Hasipoğlu şöyle devam etti:
Karar, alınırken çelişkiler ile dolu bir hale dönüşmüştür. Örneğin kararda Türkiye”nin 1974 müdahelesi bir paragrafta işgal, diğer bir paragrafta müdahele olarak tanımlanmıştır. Raporda Annan planından sonra hiç federasyon görüşülmediği ifade edilmiştir. Ayrıca Kıbrıstaki çözüm şeklinin empozeye edilmeye çalışılması ve aradan 50 yıl geçtikten sonra bu bölgenin BM idaresine devri talebi kararın diğer talihsiz noktalarıdır. Maraş açılımı ile mülkiyet haklarının TMK vasıtasıyla çözümleneceğini belgelerle ve örneklerle anlattık. TMK tarafından sonuçlandırılan dava sayısı ve Rumların iade talebinin toplam başvuruların TMK tarafından sunulan resmi belgelerle sadece %3.5 tekabül ettiğini de raporun içerisine ekletmemize rağmen, hala BM idaresine devrini içeren BM Güvenlik Konseyine takılıp kalmaları kabul edilebilir değildir. KKTC”nin diğer bölgelerinde olduğu gibi, Kapalı Maraş olarak tanımlanan alan da KKTC toprağıdır ve BM”in yetkisinde olabilecek bir bölge değildir. BM’nin yetkisi sadece arabölgededir. Maraş ise ara bölgede değildir. Hiç şüphe yok ki, Maraş ile ilgili 1984 yılındaki BM Güvenlik Konseyi kararıalındığı zaman Taşınmaz Mal Komisyonu yoktu ve tazminat, takas ve iade gibi çareler sunulmuyordu. Sonuçta, 27 Haziran günü oylanan Maraş kararı adil bir karar olmamıştır. Bir anlamda statüko halinde dönüşen ve yıllarca süren Kıbrıs müzakerlerinden bir sonuç çıkmamış, Kapalı Maraş da bu statükonun adeta simgesi halinde gelmiştir.

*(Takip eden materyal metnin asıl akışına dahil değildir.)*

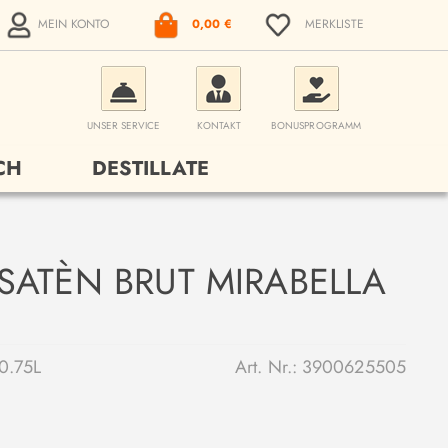
MEIN KONTO
0,00 €
MERKLISTE
UNSER SERVICE
KONTAKT
BONUSPROGRAMM
CH
DESTILLATE
SATÈN BRUT MIRABELLA
0.75L
Art. Nr.:
3900625505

Karara verdiğimiz öneriler ile eklenen bazı hususları ise şuşekilde özetleyebiliriz; Taşınmaz Mal Komisyonunun AIHM tarafından kabul edildiği ve bugüne kadar 1775 davanın sonuçlandırıldığı, Rumların yaptığı başvurularda iade talebinin %3.5 oranında olduğu, Avrupa Konseyinin her türlü izolasyonlanın Kıbrıslı Türklerle için atılacak olan adımları destekleyeceği, Kıbrıslı Türk vekillerin AKPA da temsiliyetleri için daha etkin olabilmeleri için çaba sarfedeceği kararın içerisine eklenen hususlardır.

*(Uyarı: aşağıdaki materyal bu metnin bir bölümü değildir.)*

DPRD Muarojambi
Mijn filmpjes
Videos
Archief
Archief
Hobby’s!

Maraş'ın meşru sakinlerine iade edilmesi için çağrı" başlığını taşıyan rapor ve karar tasarısının kabülü, Strasbourg'da düzenlenen AKPM genel kurul oturumunda 13'e karşı 51 oyla sağlandı. 612 oy kullanma hakkına sahip üyesi olan Avrupa Konseyi Meclisinde toplam 64 vekilin oy kullanmış olması da, meclisin bu konuya ilgisinin ne kadardüşük olduğunu göstermektedir. Karara karşı oy kullanılan ve bizlerle birlikte karşı oy görüşünü sunan Sayın Tuğrul Türkeş Başkanlığındaki AKPM Türkiye heyetine teşekkür ederim.
Bu kararın çıkması bizleri uluslararası hukuk kuralları içerisinde Maraş açılımına devam etmemizi engellemeyecek, bilakis raporda yer alan hatalı olguların ve yanlış siyasi değerlendirmelerin zaman içerisinde farklı bir halde tezahüredeceğini uluslararası camiaya ısbatı için bize imkan sağlamış olacaktır.